Nous avons développé BioLit, un programme de science participative qui incite petits et grands à aller sur le littoral faire des observations. À partir de ces observations réalisées avec un smartphone, Planète Mer et le Muséum national d’histoire naturelle analysent les données pour en tirer des articles scientifiques de haut niveau et des recommandations aux décideurs. En tant que scientifiques, cela nous permet de suivre l’arrivée d’espèces potentiellement invasives, de voir la saisonnalité de certaines espèces et leur évolution en fonction du changement climatique. Nous alimentons ainsi la connaissance française d’abord, mondiale ensuite, grâce à des observations faites par des citoyens.
Nous organisons par ailleurs des sorties pour des entreprises et venons d’obtenir l’agrément des académies de Rennes et d’Aix-Marseille pour former les enseignants et les enfants.
Selon vous, qu’est-ce qu’il reste à faire ?

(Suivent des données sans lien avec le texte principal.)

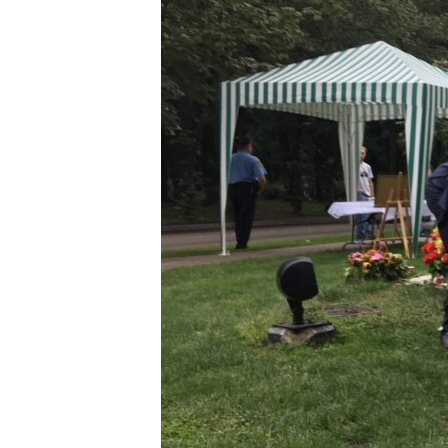
ВІДЕОУРОКИ «ELIFBE»
СВІДЧЕННЯ ОКУПАЦІЇ
УКРАЇНСЬКА ПРОБЛЕМА КРИМУ
ІНФОГРАФІКА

Le défi est immense. Les gens doivent passer à l’acte, soutenus par des politiques publiques cohérentes et ambitieuses. La sensibilisation dès l’enfance reste cruciale – parfois ce sont les enfants qui transmettent aux parents. C’est pourquoi la protection de l’environnement doit intégrer les cursus de l’éducation nationale.
L’essentiel est d’expliquer nos liens invisibles avec la biodiversité. Chaque espèce qui disparaît nous affecte directement car nous faisons partie du même écosystème. Malgré nos technologies, nous restons totalement dépendants de la nature. Nous devons en être conscients et de fait, être solidaires. Pas seulement par intérêt personnel mais parce que toute forme de vie mérite d’être respectée.